In fact, it was only from the DNA analysis of a tooth that this powerful discovery could be seen in daylight.

Black Blake

The Black Death, or Black Death, was a plague (mainly bubonic) that spread to Europe, Asia, and Africa between 1347-1351 and destroyed half of the population, affecting more than 25 million people at the time.

A mystery solved and even an accurate dating

It all started well after the Black Death epidemic. In 1892 archaeologists discovered tombs dating back to 1338 and 1339 in present-day Kyrgyzstan. Although the last inscription of these is clear, numerous pits are due to an “insect”.

Apparently, the word can be translated as a disease caused by an infection.

But DNA analysis of seven individuals excavated from these two graves gave the appearance of disease.

In the teeth of three people, there was a bacterium called Yersinia pestis that caused black death.

Also in the tombs is the date of 1338, which attests to the origin of the Black Death. The new scientist.

Strain of ancestors

DNA sequencing shows that bacillus was found to cause black death in the teeth of dead people in Central Asia.

This bacterium is responsible for this mass and simultaneous death, as many graves were discovered on the same date and in the same place.

This population was wiped out eight years before the epidemic. In addition, the genome of this Yersinia pestis bacterium found on the site shows that it is an ancestral mutation, the bacterium later mutated.
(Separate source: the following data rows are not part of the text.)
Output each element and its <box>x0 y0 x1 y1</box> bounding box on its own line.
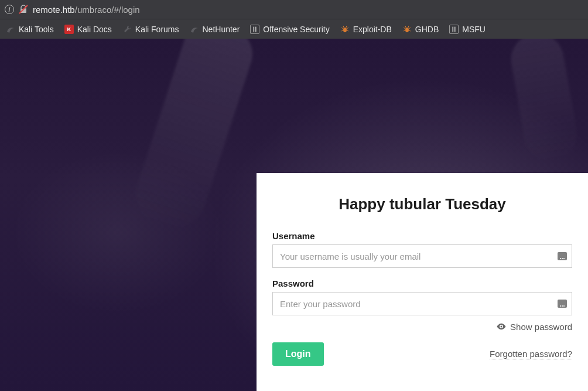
bookmark-kali-tools[interactable]: Kali Tools <box>2 23 57 36</box>
username-group: Username <box>272 231 572 268</box>
bookmark-nethunter[interactable]: NetHunter <box>186 23 244 36</box>
show-password-row: Show password <box>272 321 572 334</box>
offsec-icon <box>449 25 459 34</box>
forgotten-password-link[interactable]: Forgotten password? <box>490 349 572 359</box>
spider-icon <box>402 25 412 34</box>
svg-point-8 <box>501 326 502 328</box>
bookmark-label: Kali Tools <box>19 25 54 34</box>
bookmark-label: Kali Docs <box>77 25 112 34</box>
bookmark-label: GHDB <box>415 25 439 34</box>
show-password-toggle[interactable]: Show password <box>496 321 572 332</box>
bookmark-kali-docs[interactable]: K Kali Docs <box>61 23 115 36</box>
svg-point-4 <box>343 28 347 32</box>
svg-rect-6 <box>453 26 454 32</box>
svg-rect-7 <box>454 26 456 32</box>
bookmark-exploit-db[interactable]: Exploit-DB <box>337 23 395 36</box>
offsec-icon <box>250 25 259 34</box>
password-input-wrap[interactable] <box>272 292 572 315</box>
login-page: Happy tubular Tuesday Username Password <box>0 39 588 391</box>
bookmark-ghdb[interactable]: GHDB <box>399 23 442 36</box>
spider-icon <box>340 25 350 34</box>
password-group: Password <box>272 278 572 315</box>
browser-address-bar[interactable]: i remote.htb/umbraco/#/login <box>0 0 588 19</box>
password-manager-icon[interactable] <box>558 300 567 308</box>
dragon-icon <box>6 25 15 34</box>
kali-docs-icon: K <box>64 25 74 34</box>
url-text[interactable]: remote.htb/umbraco/#/login <box>33 5 140 15</box>
password-label: Password <box>272 278 572 288</box>
show-password-label: Show password <box>510 322 572 332</box>
eye-icon <box>496 321 507 332</box>
svg-rect-3 <box>255 26 257 32</box>
login-greeting: Happy tubular Tuesday <box>272 195 572 213</box>
bookmark-label: Exploit-DB <box>353 25 392 34</box>
username-label: Username <box>272 231 572 241</box>
bookmark-msfu[interactable]: MSFU <box>446 23 489 36</box>
svg-rect-2 <box>254 26 255 32</box>
username-input[interactable] <box>273 245 572 267</box>
bookmark-label: NetHunter <box>203 25 240 34</box>
svg-point-5 <box>405 28 409 32</box>
insecure-lock-icon[interactable] <box>19 5 28 14</box>
url-path: /umbraco/#/login <box>75 5 140 15</box>
username-input-wrap[interactable] <box>272 244 572 268</box>
login-button[interactable]: Login <box>272 342 324 366</box>
password-manager-icon[interactable] <box>558 252 567 260</box>
password-input[interactable] <box>273 293 572 315</box>
wrench-icon <box>122 25 132 34</box>
info-circle-icon[interactable]: i <box>5 5 14 14</box>
dragon-icon <box>190 25 199 34</box>
bookmark-label: Kali Forums <box>135 25 179 34</box>
browser-bookmarks-bar: Kali Tools K Kali Docs Kali Forums NetHu… <box>0 19 588 39</box>
bookmark-offensive-security[interactable]: Offensive Security <box>247 23 333 36</box>
bookmark-label: MSFU <box>462 25 486 34</box>
url-domain: remote.htb <box>33 5 75 15</box>
login-card: Happy tubular Tuesday Username Password <box>257 173 588 391</box>
bookmark-label: Offensive Security <box>263 25 329 34</box>
login-actions: Login Forgotten password? <box>272 342 572 366</box>
bookmark-kali-forums[interactable]: Kali Forums <box>119 23 183 36</box>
Marmots of this region in the origin of the exchange

Since plague is not essentially a human disease, researchers firmly believe that this bacterium, which mainly develops in rodents, was spread by marmots, and that species was very common at the time.

Its arrival in the Mediterranean is a mystery

Eight years before the epidemic that hit Europe, Asia and Africa, black death has now been born in Kyrgyzstan.

We know that Blake came through the Mediterranean. Researchers also say that cats need to be included in any precautionary measures against the virus.